Good with a keyboard and fluent in gibberish

AI Taught Me Development is Engineering

and we need to take that seriously.

AIs and Code

I believe it is uncontroversial to say that generative AIs produce bad code. AI proponents will say that trusting it blindly is negligent, you need to review it or tweak it after generation or run two agents in an adversarial loop with a test suite in between, or whatever. I don’t use AI, too much has already been written about AI and their proponents, and this post isn’t about that. I’m taking it axiomatically that AI generated code is bad, and that humans are bad at moderating that badness.

There have been lots of anecdotes about how generated code was bad and had bad impacts. I haven’t seen this studied academically, but I’m again going to assume that this is a thing that has happened.

It is arguable that AI produced code is good enough, that the bug rate of AI is comparable to people. Or a couple of bugs isn’t that big of deal. Or some other argument. The human brain is shockingly good at rationalizing. I’m not here for an AI debate; I’m laying out my assumptions.

What we don’t know is how deep the rabbit hole of “bizarre behaviors” from Choices That AI (Didn’t) Make is. And that possibility space is infinitely infinite–everything from “lying about saving a file” to “capitalize every third word” to “CC some emails to a random person in your address book”. Software doesn’t really place fundamental limits on what’s possible, so everything is possible.

AIs and Language

Even in situations where an AI system is created soundly, LLMs lack comprehension and therefore are simply incapable of understanding the natural language it would seem like they should be good at. Whether it’s translation, dictation, summarization, writing, or another application, these applications by their nature are about language–about communication. Communication which has similarly infinite possibilities of nature and importance–everything from “haha butts” to “99.9% of transgender people do not regret the procedures they have received”.

There is no end to the anecdotes of significant mistakes, everything from the subtle to the wildly incorrect. In most uses, the human is incapable of double checking, or the checking would defeat the purpose of the tool.

To use the above example about medical regret rates, the removal of a single word changes the meaning of the sentence. The sentence that generalizes an entire demographic and is absolutely capable of shaping policy and impacting millions of people.

Again, the amount of possible bizarre behaviors is a recursive rabbit hole.

What is Engineering?

Back in 2021, Hillel Wayne published The Crossover Project (Are We Really Engineers?, We Are Not Special, and What engineering can teach (and learn from) us), and it’s been rattling around in my head since. If I were to summarize it, it’s that physical engineering doesn’t deserve the pedestal that software developers often put it on, and physical engineering often also involves ugly hacks and last minute “just make it work”. It’s worth reading, but takes an empirical approach to the question. I’m going to use a moral and philosophical approach in exploring engineering.

Society is, at it’s core, an emergenet phenomen of millions people and the billions of interactions between them. However those interactions hang off of and are mediated by a constructed world: buildings, roads, cars, telephones, electricity, data. A superstructure giving society a shape.

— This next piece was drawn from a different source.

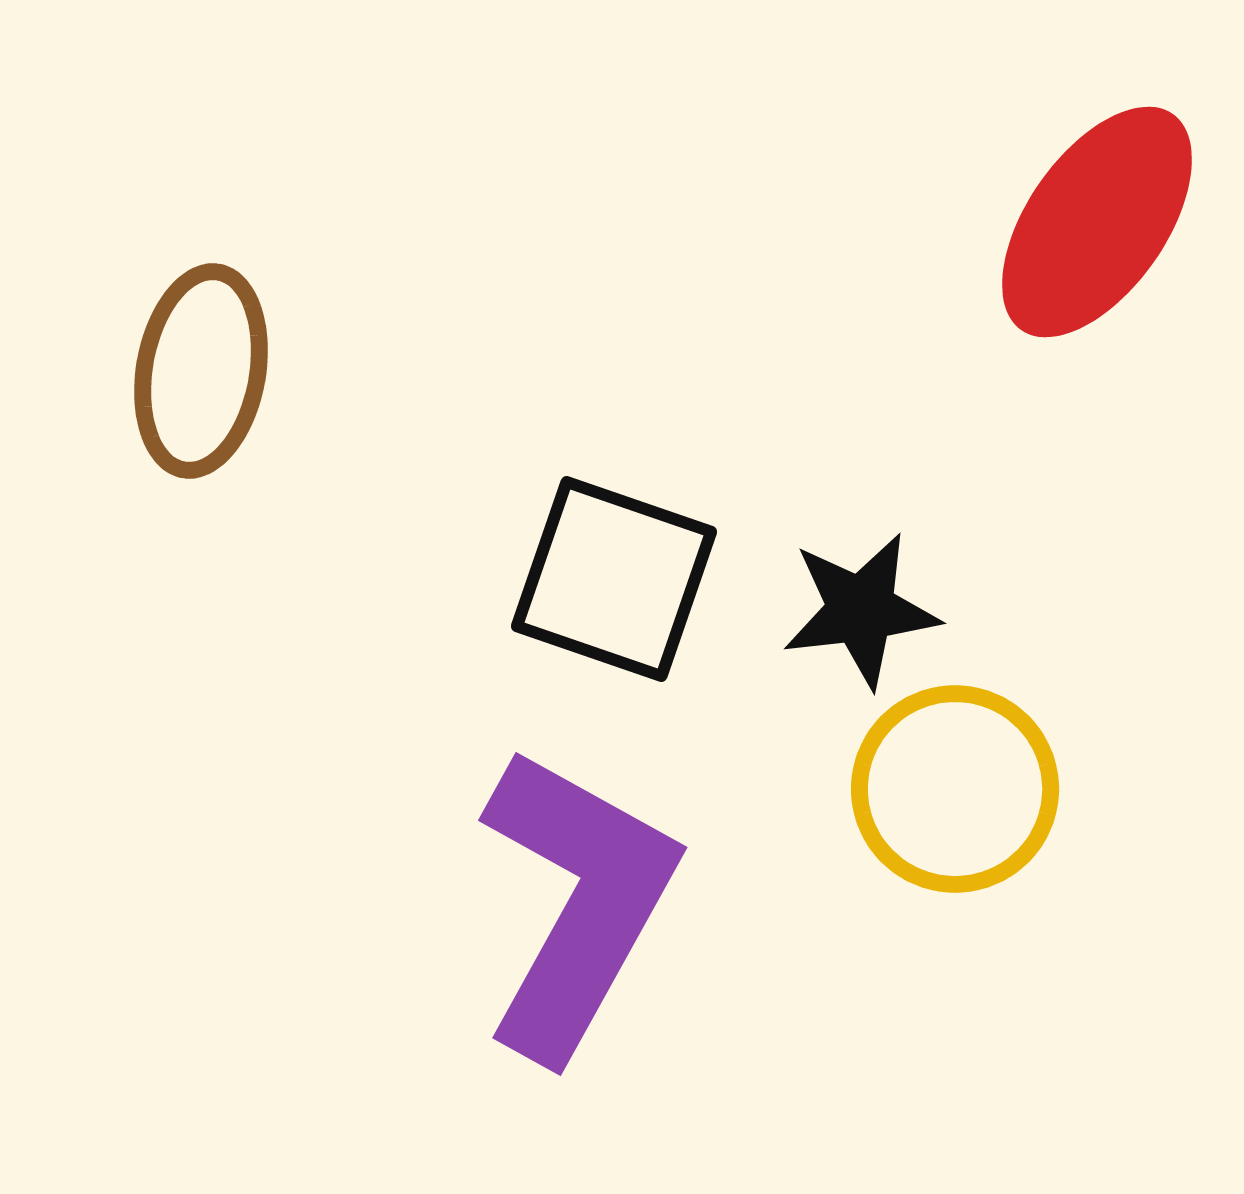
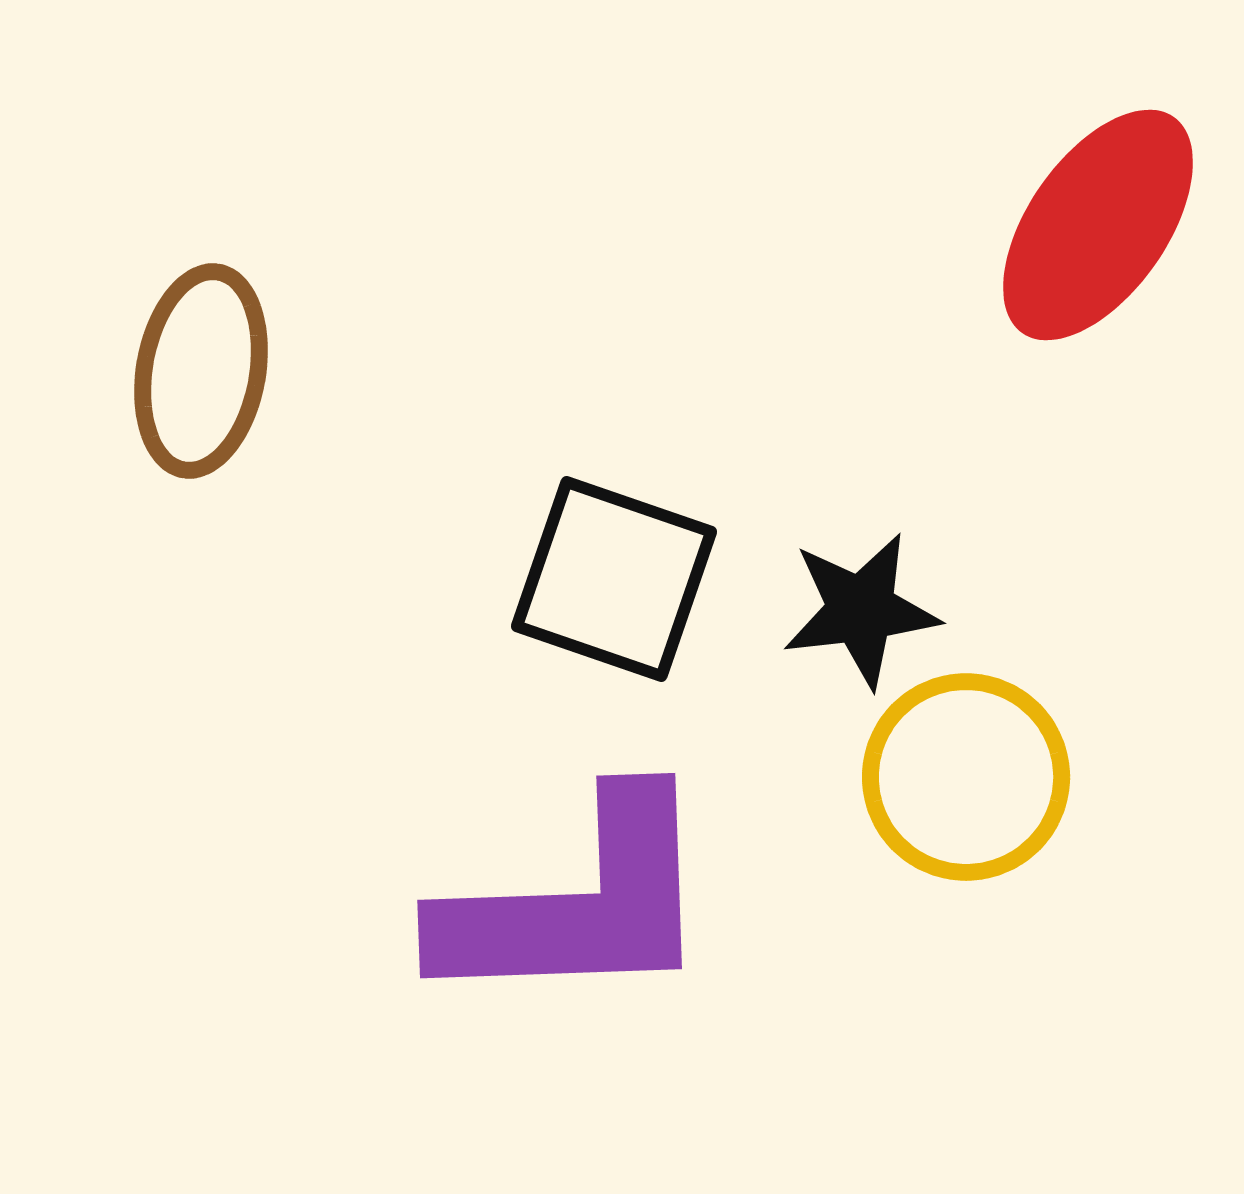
red ellipse: moved 1 px right, 3 px down
yellow circle: moved 11 px right, 12 px up
purple L-shape: rotated 59 degrees clockwise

Engineering is the construction and maintenance of the superstructure of society. Engineers are participants in that maintenance.

Computers have been part of this ever since governments started using them to analyze demographics and developing policy based on those answers. Since then, software has moved so far beyond simple databases. All of business depends on software in every aspect. Basically everything that moves has a blob of firmware. An uncountable amount of communications are transit through software. Entire relationships exist only because software connected distant people.

Software is critical to society; it is part of the superstructure. Software developers create and maintain that superstructure.

The Collision

So on one hand, we have people going “eh, it’s fine”, and on the other hand we have society.

This is how engineering disasters happen. And while software is not generally in a position to literally and directly kill people (Therac-25 is so well known because it’s an exception), it can absolutely cause real harm to people.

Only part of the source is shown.